There might already be some other existing tool that overlaps with the ht functionality, but we couldn't find it when looked around a bunch before building ht.
andyk
·2 anni fa·discuss
thanks for surfacing `expect` to our attention. I'll add a compare/contrast to the ht readme
andyk
·2 anni fa·discuss
Interesting. When we decided to build ht we didn't compare it to expect (which I hadn't heard of or used) but I'm comparing the two now as they seem related.

How exactly did `expect` fall over?

From what I can tell, expect does not provide the functionality of a stateful terminal server/client under the hood for you so it isn't as easy to grab "text" screenshots of a Terminal User Interface, which is one of the main motivations behind ht (will update the readme to make this main use-case more clear)
andyk
·2 anni fa·discuss
Include in your input json the ascii control character that the keyboard combo would generate (e.g., \x03 for ctrl-c).

To send control-c to the terminal, for example, you'd send the following JSON message to ht:

  { "type": "input", "payload": "\x03" }
andyk
·2 anni fa·discuss
Yep this was my main reason for wanting it, though lots of other good ideas in these HN comments.
andyk
·2 anni fa·discuss
I shared the motivating use case for why Marcin and I built this (LLM agents using terminals) in a diff comment but I’ll also expand the readme to give examples of use cases.
andyk
·2 anni fa·discuss
Oh this is cool. I looked at using tmux before we built ht because I’ve used screen and tmux forever. I didn’t find libtmux though. Will def check it out.
andyk
·2 anni fa·discuss
Hey, project lead here. I had a very specific use case in mind: I’m playing with using LLM agent frameworks for software engineering - like MemGPT, swe-agent, Langchain and my own hobby project called headlong (https://github.com/andyk/headlong). Headlong is focused on making it easy for a human to edit the thought history of an agent via a webapp. The longer term goal of headlong is collecting large-ish human curated datasets that intermix actions/observations/inner-thoughts and then use those data to fine-tune models to see if we can improve their reasoning.

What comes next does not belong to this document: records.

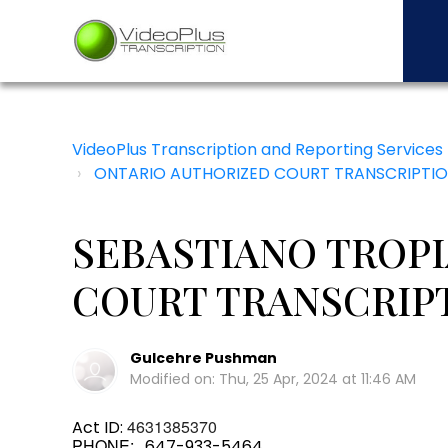
VideoPlus Transcription and Reporting Services
ONTARIO AUTHORIZED COURT TRANSCRIPTIO
SEBASTIANO TROP
COURT TRANSCRIP
Gulcehre Pushman
Modified on: Thu, 25 Apr, 2024 at 11:46 AM
4631385370
Act ID:
PHONE:
647-933-5464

While working on headlong I tried out and implemented a variety of ‘tools’ (i.e., functions) like editFile(), findFile(), sendText(), checkTime(), searchWeb(), etc., which the agents call using LLM function calling.

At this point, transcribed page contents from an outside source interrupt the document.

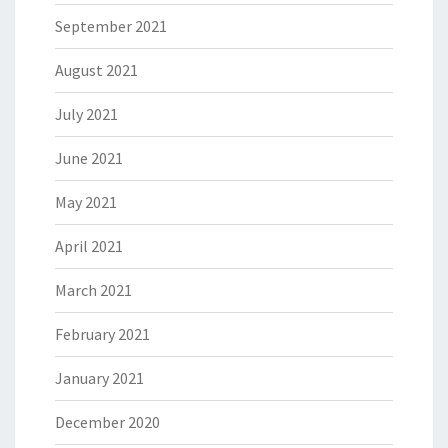
September 2021
August 2021
July 2021
June 2021
May 2021
April 2021
March 2021
February 2021
January 2021
December 2020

A bunch of these ended up being functions that interacted with an underlying terminal. This is similar to how swe-agent works actually.

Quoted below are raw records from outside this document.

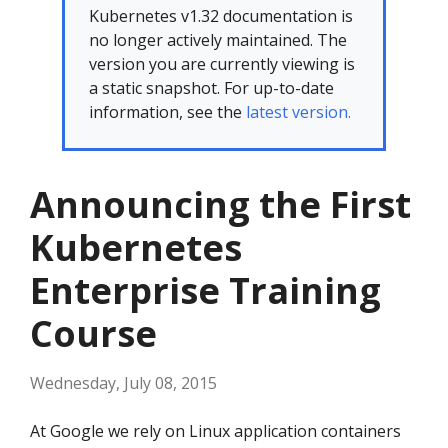
Kubernetes v1.32 documentation is
no longer actively maintained. The
version you are currently viewing is
a static snapshot. For up-to-date
information, see the
latest version.
Announcing the First
Kubernetes
Enterprise Training
Course
Wednesday, July 08, 2015
At Google we rely on Linux application containers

But I figured instead of writing a bunch of functions that sit between the LLM and the terminal, maybe let the LLM use a terminal more like a human does, i.e., by “typing” input into it and looking at snapshots of the current state of it. Needed a way to get those stateful text snapshots though.

I first tried using tmux and also looked to see if any existing libs provide the same functionality. Couldn’t find anything so teamed up with Marcin to design and make ht.

playing with the agent using the terminal directly has evolved into a hypothesis that I’ve been exploring: the terminal may be the “one tool to rule them all” - i.e., if an agent learns to use a terminal well it can do most of what humans do on our computers. Or maybe terminal + browser are the “two tools to rule them all”?

Not sure how useful ht will be for other use cases, but maybe!
andyk
·2 anni fa·discuss
I just read that article and enjoyed it. Thanks for sharing! I don’t think the author was arguing biological processes can’t be reverse engineered, but rather that the tools and approaches typically used by biology researchers may not be as effective as tools and approaches used by engineers.